Personally, if I'm mixing and matching MIDI-triggered samples and audio drums, I prefer to just record the full acoustic kit as normal, with a close mic on the kick. After recording, I feed the kick signal to Drumagog or KT Drum Trigger drum‑replacer software (there are plenty of other options out there too), which, in turn, triggers drum‑sound software (in my case, BFD). If you use Drumagog, it's pretty easy to blend the sample with the natural sound to get something very usable — and if the spill in other close mics is bothering you, it's usually easy enough to remove the offending kick with gating or a bit of high‑pass filtering. The advantage of working in this way is that the drummer can hear the kick as part of the kit, which might make for a more natural recorded performance.

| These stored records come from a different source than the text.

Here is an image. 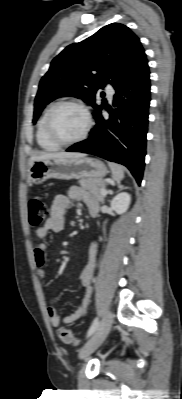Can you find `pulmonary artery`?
<instances>
[{
    "label": "pulmonary artery",
    "instance_id": "pulmonary-artery-1",
    "mask_svg": "<svg viewBox=\"0 0 182 399\" xmlns=\"http://www.w3.org/2000/svg\"><path fill=\"white\" fill-rule=\"evenodd\" d=\"M107 94H108L110 99L113 98V96L115 94V89L113 88V86H111V85L107 86Z\"/></svg>",
    "mask_w": 182,
    "mask_h": 399
}]
</instances>
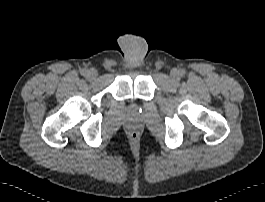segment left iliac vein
<instances>
[{"mask_svg":"<svg viewBox=\"0 0 265 202\" xmlns=\"http://www.w3.org/2000/svg\"><path fill=\"white\" fill-rule=\"evenodd\" d=\"M170 76H171L172 79H174V78L176 77V72H175V71H172V72L170 73Z\"/></svg>","mask_w":265,"mask_h":202,"instance_id":"1","label":"left iliac vein"}]
</instances>
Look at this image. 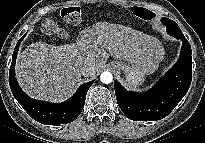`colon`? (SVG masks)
<instances>
[{
    "instance_id": "1",
    "label": "colon",
    "mask_w": 205,
    "mask_h": 143,
    "mask_svg": "<svg viewBox=\"0 0 205 143\" xmlns=\"http://www.w3.org/2000/svg\"><path fill=\"white\" fill-rule=\"evenodd\" d=\"M132 13L143 20H153L155 14L144 7H133ZM62 19L71 26H77L81 22V9L78 6H68L61 10ZM43 33L59 39H67L69 33L61 28L57 21L52 17H47L41 25Z\"/></svg>"
}]
</instances>
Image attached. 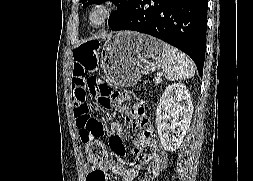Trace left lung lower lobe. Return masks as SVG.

If you really don't want the acoustic kick present while recording, there are plenty of dedicated kick‑drum pads that can be used in conjunction with a normal kick pedal. There's one on my Roland TD6K V‑Drums kit, for example, and there are plenty of similar models on the market from Yamaha, Clavia, Alesis and others. However, most of these require a drum brain to turn each pedal hit into a MIDI signal that can be sent into the computer — which begins to seem a bit expensive for your purposes.

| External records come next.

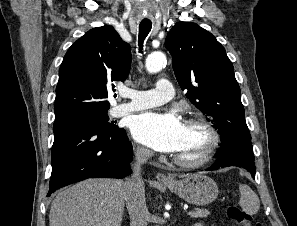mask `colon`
Returning a JSON list of instances; mask_svg holds the SVG:
<instances>
[{
	"label": "colon",
	"instance_id": "colon-1",
	"mask_svg": "<svg viewBox=\"0 0 297 226\" xmlns=\"http://www.w3.org/2000/svg\"><path fill=\"white\" fill-rule=\"evenodd\" d=\"M228 217L241 226H253L251 215L240 209L238 206L231 205L227 209Z\"/></svg>",
	"mask_w": 297,
	"mask_h": 226
}]
</instances>
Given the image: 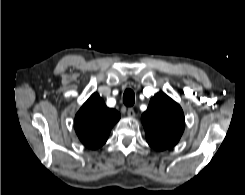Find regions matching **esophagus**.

Another, cheaper, option would be to create a similar pad yourself. It should be easy enough to use a contact mic, suitably protected by a bit of rubber. You can send the resulting audio signal through your drum triggering/replacement software but, importantly, it doesn't matter what sort of sound you get (even if it is horribly distorted), because you're not going to listen to it: you're just using it as a trigger. You can pick up a contact mic for under a pound, and the required software for a donation of your choice (KT Drum Trigger, from www.smartelectronix.com). If you can give the drummer a suitable pad to stomp on, you might not even need a proper kick pedal for this. If this doesn't appeal, you could always try mapping any MIDI foot controller's switch to trigger a MIDI note and use that instead.
Finally, you say that your kick drum sounds "rubbish” and it seems that you're seeking not an 'electro' or unusual kick sound, just a better one. In light of that, it's probably worth having a good look at your kick drum itself, checking that it's tuned as well as it possibly can be, and if not, tuning it. It might even be worth replacing it with a better‑sounding kick drum, as an alternative to the more complicated MIDI route.